In this non-fiction narrative, each of these lives have been dealt and narrated, as much as possible, from first-hand accounts – by allowing the selected nine individuals tell their own story and experiences. The author, at the same time, has remained connected to the readers by describing his journey and experiences while he meets these individuals. The writing of this travel-writer is beautiful, descriptive, detailed and engrossing to the point that it gives immense space to the reader to delve into each of the nine lives and reason, judge or think with his / her own sensibilities, as the author’s writing has remained guileless and non-judgmental through-out.

The nine lives that the book captures are of – (1.) a jain nun who describes her life with her best friend and how her loss affects her and defines her journey further; (2.) a theyyam dancer who leads a twin life of a dancer and a prison warder; (3.) the tale of Rani bai, a devadasi, who was reluctant to initially become a sex-worker but later dedicates her own daughters to become devadasis; (4.) the Bhopa of Pabusar who makes a living by singing epics of his God Pabu; (5.) a Sufi follower who has immersed herself in the devotion of Lal Shahbaz Qalander; (6.) a Buddhist monk who is ideally a believer of non-violence and love but had to fight and shed blood for the sake of his dharma; (7.) a maker of idols of different Gods who is disturbed by the fact that his centuries-old respectable family profession may soon vanish; (8.) a lady tantric who is a believer of Goddess Tara and (9.) a blind Baul and his friend, also a Baul, both who initially led different lives but attraction towards the same faith bound them together eventually.

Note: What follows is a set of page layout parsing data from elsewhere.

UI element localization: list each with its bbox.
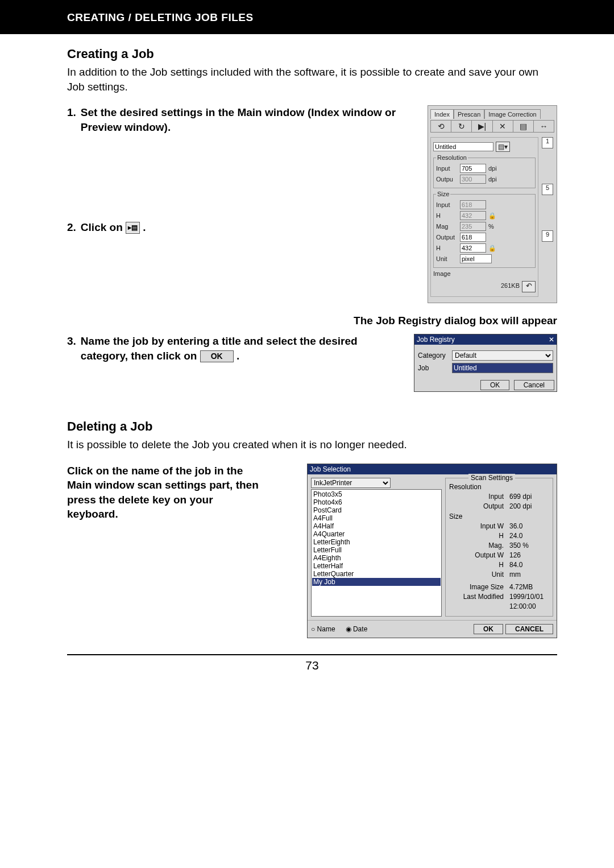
size-input-label: Input [436,201,458,208]
thumb-1[interactable]: 1 [542,137,553,148]
size-legend: Size [436,191,450,197]
ss-v: mm [509,571,549,578]
toolbar-btn-4[interactable]: ✕ [493,121,513,132]
unit-field[interactable] [460,254,492,263]
reset-icon[interactable]: ↶ [522,281,536,292]
toolbar-btn-3[interactable]: ▶| [472,121,492,132]
step1-number: 1. [67,105,76,134]
section-header-title: CREATING / DELETING JOB FILES [67,11,254,23]
category-select[interactable]: Default [452,350,553,361]
list-item[interactable]: A4Half [312,522,441,530]
ss-k: Image Size [449,583,509,591]
close-icon[interactable]: ✕ [549,336,554,344]
job-dropdown-icon[interactable]: ▤▾ [496,142,510,152]
size-h2-field[interactable] [460,243,486,253]
jobsel-ok-button[interactable]: OK [474,624,503,634]
ss-k: H [449,532,509,540]
step3-number: 3. [67,334,76,363]
size-h1-label: H [436,212,458,219]
scan-settings-panel: Index Prescan Image Correction ⟲ ↻ ▶| ✕ … [428,105,557,303]
size-h1-field[interactable] [460,211,486,220]
toolbar-btn-6[interactable]: ↔ [534,121,554,132]
resolution-fieldset: Resolution Input dpi Outpu dpi [433,154,536,188]
ss-v: 699 dpi [509,493,549,501]
list-item[interactable]: LetterQuarter [312,570,441,578]
job-name-input[interactable] [452,363,553,373]
size-output-field[interactable] [460,233,486,242]
registry-caption: The Job Registry dialog box will appear [67,313,557,328]
list-item[interactable]: LetterHalf [312,562,441,570]
ss-k: Unit [449,571,509,578]
toolbar-btn-2[interactable]: ↻ [451,121,472,132]
size-output-label: Output [436,234,458,241]
step2-pre: Click on [81,221,123,233]
registry-title: Job Registry [417,336,455,344]
list-item[interactable]: A4Eighth [312,554,441,562]
registry-ok-button[interactable]: OK [480,380,509,390]
list-item[interactable]: A4Quarter [312,530,441,538]
resolution-legend: Resolution [436,154,468,161]
list-item[interactable]: Photo4x6 [312,498,441,506]
size-fieldset: Size Input H🔒 Mag% Output H🔒 Unit [433,191,536,268]
ss-k: Mag. [449,542,509,549]
ss-v: 24.0 [509,532,549,540]
page-number: 73 [67,659,557,684]
res-output-unit: dpi [488,176,497,183]
ss-size-label: Size [449,512,549,520]
res-input-label: Input [436,165,458,172]
list-item-selected[interactable]: My Job [312,578,441,586]
image-label: Image [433,270,455,277]
ss-v: 126 [509,551,549,559]
creating-heading: Creating a Job [67,47,557,61]
job-registry-dialog: Job Registry ✕ Category Default Job OK C… [414,334,557,392]
ss-res-label: Resolution [449,483,549,491]
image-size-value: 261KB [501,282,520,289]
ss-v: 350 % [509,542,549,549]
ss-v: 4.72MB [509,583,549,591]
res-input-unit: dpi [488,165,497,172]
lock-icon-1[interactable]: 🔒 [488,212,496,220]
jobsel-category-select[interactable]: InkJetPrinter [311,478,391,488]
ok-button-inline: OK [200,350,234,362]
mag-field[interactable] [460,222,486,231]
sort-name-radio[interactable]: Name [311,625,335,633]
mag-unit: % [488,223,494,230]
deleting-instruction: Click on the name of the job in the Main… [67,464,260,522]
footer-rule [67,654,557,655]
size-input-field[interactable] [460,200,486,209]
lock-icon-2[interactable]: 🔒 [488,245,496,252]
res-output-field[interactable] [460,175,486,184]
ss-k [449,602,509,610]
unit-label: Unit [436,255,458,262]
tab-index[interactable]: Index [430,109,454,119]
job-selection-dialog: Job Selection InkJetPrinter Photo3x5 Pho… [307,464,557,638]
step2-post: . [143,221,146,233]
ss-v: 12:00:00 [509,602,549,610]
ss-k: H [449,561,509,569]
toolbar-btn-5[interactable]: ▤ [513,121,534,132]
job-label: Job [418,364,449,372]
list-item[interactable]: PostCard [312,506,441,514]
ss-v: 84.0 [509,561,549,569]
ss-v: 1999/10/01 [509,593,549,601]
thumb-9[interactable]: 9 [542,230,553,242]
list-item[interactable]: Photo3x5 [312,490,441,498]
registry-cancel-button[interactable]: Cancel [514,380,554,390]
jobsel-cancel-button[interactable]: CANCEL [505,624,553,634]
step1-text: Set the desired settings in the Main win… [81,105,417,134]
tab-prescan[interactable]: Prescan [454,109,484,119]
panel-tabs: Index Prescan Image Correction [430,109,554,119]
list-item[interactable]: A4Full [312,514,441,522]
res-input-field[interactable] [460,164,486,173]
job-list[interactable]: Photo3x5 Photo4x6 PostCard A4Full A4Half… [311,489,442,617]
job-name-field[interactable] [433,142,493,151]
list-item[interactable]: LetterFull [312,546,441,554]
list-item[interactable]: LetterEighth [312,538,441,546]
scan-settings-box: Scan Settings Resolution Input699 dpi Ou… [445,478,553,617]
size-h2-label: H [436,245,458,251]
sort-date-radio[interactable]: Date [346,625,368,633]
tab-image-correction[interactable]: Image Correction [484,109,540,119]
toolbar-btn-1[interactable]: ⟲ [431,121,451,132]
thumb-5[interactable]: 5 [542,184,553,195]
ss-k: Input [449,493,509,501]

All stories are full of passion, religious fervour and experiences, wonderfully put together in such a way that next time if we happen to come across a follower of any religious faith, we perhaps may not immediately judge or misrepresent their appearance or lifestyle or faith but try to analyse what could have led them to lead the life they lead today.

I would rate the book 4/5 and recommend it to all those who consider themselves curious enough to learn about different faiths followed in India and nine lives influenced by them.